Потом мне приснилось, что Макс, Отто и я привыкли свои чемоданы паковать лишь на вокзале. Так, например, рубашки мы несли через главный зал к своим стоящим в отдалении чемоданам. И хотя это, кажется, было общим обычаем, у нас он не оправдал себя, главным образом потому, что мы начинали паковать перед самым прибытием поезда. К тому же мы, естественно, были взволнованы и едва ли могли надеяться поспеть к поезду, не говоря уж о том, чтобы получить хорошие места.
Хотя завсегдатаи и служащие кафе любят актеров, удручающие впечатления не позволяют им сохранять уважение, и они презирают актеров как нищенствующих, странствующих, объевреенных людей, совсем как в стародавние времена. Так, обер-кельнер хотел вышвырнуть Лёви из зала, швейцар, бывший прислужник в борделе и сутенер, накричал на маленькую Чиссик, когда она, взволнованная «Диким человеком», хотела что‑то передать актерам, а когда я позавчера провожал Лёви обратно в кафе, после того как он в кафе «Сити» прочитал мне первый акт пьесы Гордина «Элиезер бен Шевиа», этот субъект (он косоглаз, между острым кривым носом и ртом у него впадина, из которой топорщатся маленькие усики) крикнул ему: «Иди уже, идиот. (Намек на роль в «Диком человеке».) Там ждут. Сегодня гости, которых ты и не заслуживаешь. Даже доброволец от артиллерии здесь, гляди-ка». И он показывает на одно из занавешенных окон, за которым якобы сидит тот доброволец. Лёви проводит рукой по лбу: «От Элиезера бен Шевиа – к такому вот».

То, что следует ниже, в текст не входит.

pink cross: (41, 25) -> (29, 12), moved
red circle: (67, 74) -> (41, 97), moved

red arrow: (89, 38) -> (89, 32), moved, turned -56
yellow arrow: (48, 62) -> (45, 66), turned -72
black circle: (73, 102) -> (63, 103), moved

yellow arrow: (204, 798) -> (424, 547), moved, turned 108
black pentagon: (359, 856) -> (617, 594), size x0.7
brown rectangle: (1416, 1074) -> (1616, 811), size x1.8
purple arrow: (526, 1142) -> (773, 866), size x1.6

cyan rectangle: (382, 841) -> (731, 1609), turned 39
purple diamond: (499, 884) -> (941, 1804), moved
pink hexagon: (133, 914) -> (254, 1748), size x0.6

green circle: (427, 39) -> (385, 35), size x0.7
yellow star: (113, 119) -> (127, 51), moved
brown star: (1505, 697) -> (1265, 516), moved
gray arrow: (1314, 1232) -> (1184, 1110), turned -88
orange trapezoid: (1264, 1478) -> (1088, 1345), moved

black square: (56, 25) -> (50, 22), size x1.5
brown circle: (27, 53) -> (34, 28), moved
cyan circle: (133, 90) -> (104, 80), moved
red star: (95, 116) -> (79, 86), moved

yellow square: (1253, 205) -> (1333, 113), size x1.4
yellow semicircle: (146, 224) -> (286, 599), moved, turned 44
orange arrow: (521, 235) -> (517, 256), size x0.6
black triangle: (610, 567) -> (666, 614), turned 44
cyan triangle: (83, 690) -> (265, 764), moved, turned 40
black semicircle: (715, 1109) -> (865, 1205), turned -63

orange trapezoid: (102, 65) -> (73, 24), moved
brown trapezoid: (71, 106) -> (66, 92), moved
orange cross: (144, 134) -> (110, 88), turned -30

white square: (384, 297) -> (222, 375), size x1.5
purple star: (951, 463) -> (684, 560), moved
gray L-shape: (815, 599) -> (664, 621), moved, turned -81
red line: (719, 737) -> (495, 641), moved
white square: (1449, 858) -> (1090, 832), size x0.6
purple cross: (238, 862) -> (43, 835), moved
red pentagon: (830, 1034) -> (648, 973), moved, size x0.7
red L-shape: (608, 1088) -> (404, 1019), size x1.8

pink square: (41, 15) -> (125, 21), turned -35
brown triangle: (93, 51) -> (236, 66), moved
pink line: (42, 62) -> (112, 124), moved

Меня привлекает сегодня вид лестниц. Уже с утра и много раз потом я радовался видимому из моего окна треугольному вырезу каменных перил лестницы, ведущей справа вниз от моста Чехбрюке к набережной. Очень отлогая, словно лишь мимолетное обозначение. А теперь я вижу через реку на склоне стремянку, ведущую к воде. Она там с давних пор, но лишь осенью и зимой, когда лежащая перед ней школа плавания свертывается, она открывается взору, лежащая в темной траве под коричневыми деревьями, в игре перспективы.
Лёви: четыре друга детства стали в старости учеными-талмудистами. Но каждому выпала своя судьба. Один сошел с ума, другой умер, рабби Элиезер в сорок лет стал вольнодумцем, и только старший из них, Акиба, который только в сорок лет начал учиться, постиг полное познание. Учеником Элиезера был рабби Меир, набожный человек, чья набожность была столь велика, что ему не повредили уроки вольнодумца. Он ел, как он говорил, ядра орехов, скорлупу выбрасывал. Однажды в субботу Элиезер предпринял прогулку верхом на лошади, рабби Меир следовал за ним пешком, с Талмудом в руках, правда, только две тысячи шагов, ибо больше в субботу не дозволяется. И во время прогулки состоялся символический диалог. «Вернись обратно к своему народу», – сказал рабби Меир. Рабби Элиезер отказался, прибегнув к какой‑то игре слов.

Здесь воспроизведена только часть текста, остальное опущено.